BRIEF - Below are records with pictures. Reproduce exactly the lines from the line with "3. por impago de adeudos fiscales" to the line with "de pavo. La", inclusive, and leave each picture out.

RECORDS SUPPLIED -
----------------

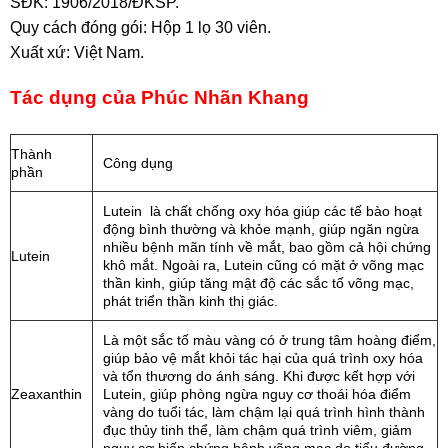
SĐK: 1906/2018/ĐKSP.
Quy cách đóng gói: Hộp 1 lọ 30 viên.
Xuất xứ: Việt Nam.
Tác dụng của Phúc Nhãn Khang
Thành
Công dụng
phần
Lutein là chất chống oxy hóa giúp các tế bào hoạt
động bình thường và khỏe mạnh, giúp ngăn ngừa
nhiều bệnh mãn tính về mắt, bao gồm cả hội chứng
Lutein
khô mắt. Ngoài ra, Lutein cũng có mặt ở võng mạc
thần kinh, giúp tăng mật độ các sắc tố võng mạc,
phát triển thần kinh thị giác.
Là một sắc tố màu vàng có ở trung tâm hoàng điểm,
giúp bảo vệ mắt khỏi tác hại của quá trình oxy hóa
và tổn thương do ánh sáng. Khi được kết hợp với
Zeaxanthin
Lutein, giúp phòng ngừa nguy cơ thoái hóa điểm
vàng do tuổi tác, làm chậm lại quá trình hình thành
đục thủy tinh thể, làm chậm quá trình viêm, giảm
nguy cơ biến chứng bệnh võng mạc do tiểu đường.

----------------

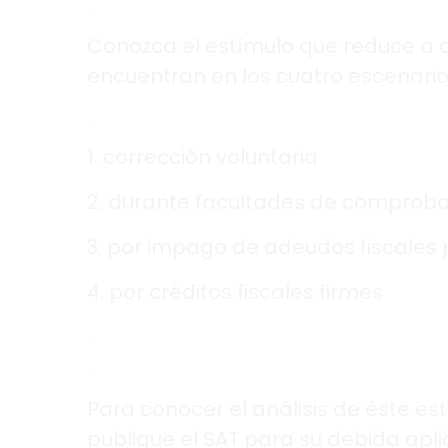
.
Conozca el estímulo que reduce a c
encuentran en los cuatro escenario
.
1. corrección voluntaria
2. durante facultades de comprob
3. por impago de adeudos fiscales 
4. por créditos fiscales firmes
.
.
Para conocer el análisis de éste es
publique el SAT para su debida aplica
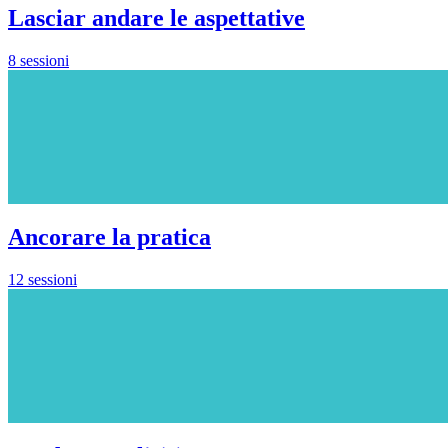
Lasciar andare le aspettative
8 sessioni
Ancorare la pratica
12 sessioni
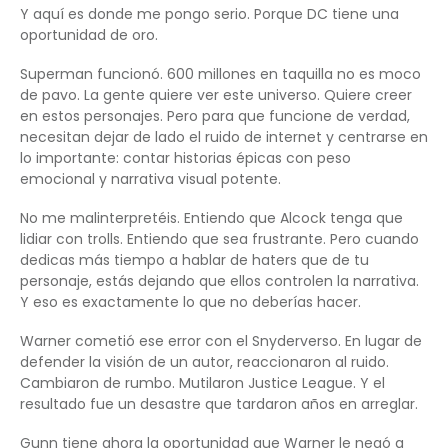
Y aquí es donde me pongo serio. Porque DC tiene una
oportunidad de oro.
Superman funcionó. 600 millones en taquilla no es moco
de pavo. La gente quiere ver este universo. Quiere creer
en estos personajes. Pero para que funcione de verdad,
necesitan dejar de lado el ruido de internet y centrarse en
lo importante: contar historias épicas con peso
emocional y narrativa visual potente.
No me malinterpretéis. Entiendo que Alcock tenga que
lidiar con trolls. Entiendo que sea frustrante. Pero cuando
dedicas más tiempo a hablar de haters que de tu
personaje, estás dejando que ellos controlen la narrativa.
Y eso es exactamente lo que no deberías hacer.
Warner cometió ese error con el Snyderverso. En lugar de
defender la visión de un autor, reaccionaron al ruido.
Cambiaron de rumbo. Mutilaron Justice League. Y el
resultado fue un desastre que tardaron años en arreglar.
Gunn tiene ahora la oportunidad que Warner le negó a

----------------

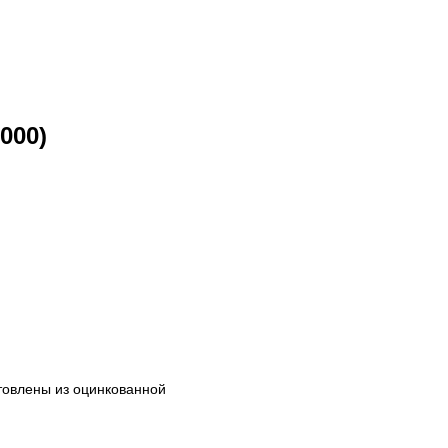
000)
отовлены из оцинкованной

----------------

WRITTEN SOLUTION -
3. por impago de adeudos fiscales 
4. por créditos fiscales firmes
.
.
Para conocer el análisis de éste es
publique el SAT para su debida aplica
Lasciar andare le aspettative
8 sessioni
Ancorare la pratica
12 sessioni
Y aquí es donde me pongo serio. Porque DC tiene una
oportunidad de oro.
Superman funcionó. 600 millones en taquilla no es moco
de pavo. La gente quiere ver este universo. Quiere creer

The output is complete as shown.